◆ **Source material**
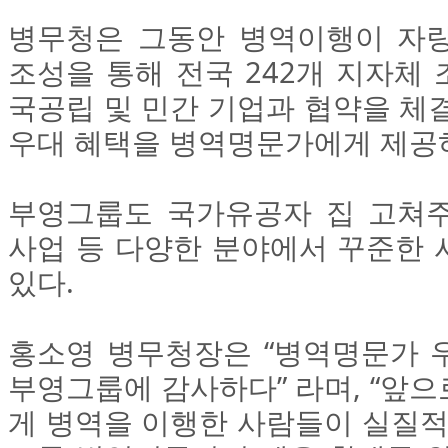
병무청은 그동안 병역이행이 자
조성을 통해 전국 242개 지자체 조
국공립 및 민간 기업과 협약을 체
우대 혜택을 병역명문가에게 제공하
부영그룹도 국가유공자 집 고쳐
사업 등 다양한 분야에서 꾸준한 
있다.
홍소영 병무청장은 “병역명문가 
부영그룹에 감사하다” 라며, “앞
게 병역을 이행한 사람들이 실질적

◆ **Work required**
From the line holding "부영그룹도 국가유공자 집 고쳐" to the last line of the records, quote each line exactly and add nothing.

◆ **Response for this exercise**
부영그룹도 국가유공자 집 고쳐
사업 등 다양한 분야에서 꾸준한 
있다.
홍소영 병무청장은 “병역명문가 
부영그룹에 감사하다” 라며, “앞
게 병역을 이행한 사람들이 실질적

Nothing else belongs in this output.